What Are Secondary Dependencies?
When you install something from NPM, you aren’t just installing one package, you’re installing that package, plus any of its required dependencies as well. You can view this dependency tree for your own projects with npm ls –depth=10. Even a basic project with two packages installed actually contains four levels of dependencies totaling 10 actual packages:
The problem, then, is obvious. You’re pulling code from many more packages than your package.json would suggest. And, each one of those packages is a potential security bug.
According to the report from Snyk, this is exactly what happens in open-source environments like NPM and Ruby Gems. The problem is rampant, and most bugs come from indirect packages that you didn’t install manually.
The bright side: this problem isn’t as bad as it sounds. NPM has a built-in tool for auditing that will catch most of the nasty ones and tell you to update. Because of the prevalence of auditing, these security bugs are getting more attention and are getting fixed when they arise, with updates pushed out quickly to the affected users.

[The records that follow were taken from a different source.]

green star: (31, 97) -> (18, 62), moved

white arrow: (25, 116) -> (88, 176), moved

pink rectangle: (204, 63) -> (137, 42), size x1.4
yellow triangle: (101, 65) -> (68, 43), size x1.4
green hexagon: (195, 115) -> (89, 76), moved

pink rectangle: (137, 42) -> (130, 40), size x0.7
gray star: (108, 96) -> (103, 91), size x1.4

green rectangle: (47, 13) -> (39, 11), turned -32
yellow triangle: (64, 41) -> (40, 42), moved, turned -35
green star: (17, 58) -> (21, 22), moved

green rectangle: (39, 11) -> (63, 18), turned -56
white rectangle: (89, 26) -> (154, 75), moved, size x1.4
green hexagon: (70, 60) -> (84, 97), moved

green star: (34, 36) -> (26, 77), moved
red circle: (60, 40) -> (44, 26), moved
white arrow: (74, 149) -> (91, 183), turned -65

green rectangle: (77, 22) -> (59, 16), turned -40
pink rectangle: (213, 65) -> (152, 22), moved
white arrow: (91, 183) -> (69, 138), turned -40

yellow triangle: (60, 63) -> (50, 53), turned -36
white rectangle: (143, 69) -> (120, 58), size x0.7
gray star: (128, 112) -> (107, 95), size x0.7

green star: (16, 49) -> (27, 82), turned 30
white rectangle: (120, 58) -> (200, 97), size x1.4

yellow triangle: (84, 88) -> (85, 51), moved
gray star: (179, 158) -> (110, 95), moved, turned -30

The majority of the bugs found by Snyk were potential XSS attacks, and while that’s not great, their real-world impact is fairly low. The main impactful bugs came down to a few dozen prototype pollution attacks—potential arbitrary code execution—as well as some malicious or hacked packages designed specifically to try and sneak their way into unsuspecting package.json‘s.

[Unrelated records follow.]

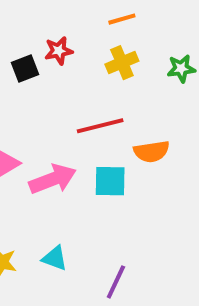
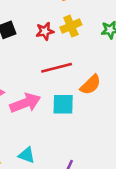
red star: (59, 51) -> (45, 31), moved
orange semicircle: (152, 151) -> (91, 85), turned -35

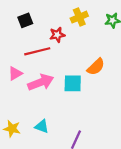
red star: (45, 31) -> (57, 35), moved
red line: (57, 68) -> (37, 51), moved

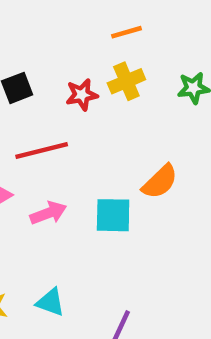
red star: (57, 35) -> (82, 95), moved
pink arrow: (41, 82) -> (48, 213), size x0.7

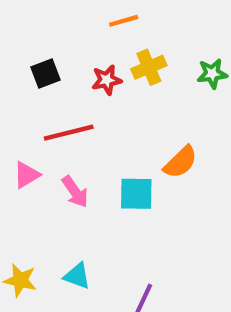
orange line: (126, 32) -> (124, 21), moved
pink arrow: (48, 213) -> (75, 192), turned 76

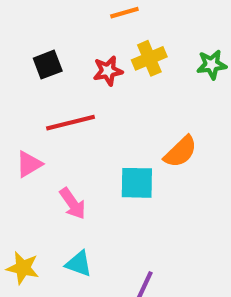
pink arrow: (75, 192) -> (73, 204), moved

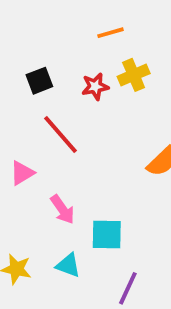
red line: (71, 123) -> (61, 135), turned 63
cyan square: (137, 183) -> (107, 234), moved

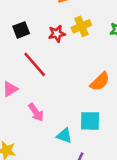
cyan square: (107, 234) -> (90, 121), moved
cyan triangle: (68, 265) -> (64, 136), moved

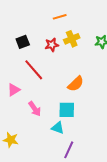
orange semicircle: (100, 82) -> (76, 84), moved
cyan square: (90, 121) -> (67, 110), moved

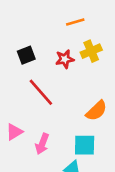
pink triangle: (14, 90) -> (14, 132), moved
pink arrow: (35, 109) -> (42, 144), turned 56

The problem is also getting better, or at least getting more attention. The number of bugs reported in NPM was down 20% over last year, and the same trend applied to other package manager ecosystems.
The main takeaway from all this: you should think about where your code comes from. With the rise of FOSS software, it’s easy to get caught up in dependency hell with code you didn’t plan on adding.
The Solution: Auditing
There are bound to be bugs in random pieces of open-source code, and while you can’t really fix some of the small ones without developing everything in-house, you can catch some of the particularly nasty ones with regular audits.
The problem isn’t particularly new though, and npm has a built in tool for this—npm audit. You definitely have seen it before, because it runs automatically whenever you install:
NPM’s built-in auditing mostly just checks for updates to packages that fix certain bugs, so there’s always an upgrade you can make (though potentially breaking) that can fix the problem. Other security scanners do exist though, like Snyk themselves, who run a service for checking GitHub projects, and maintain a publicly accessible database of known bugs that you can check out.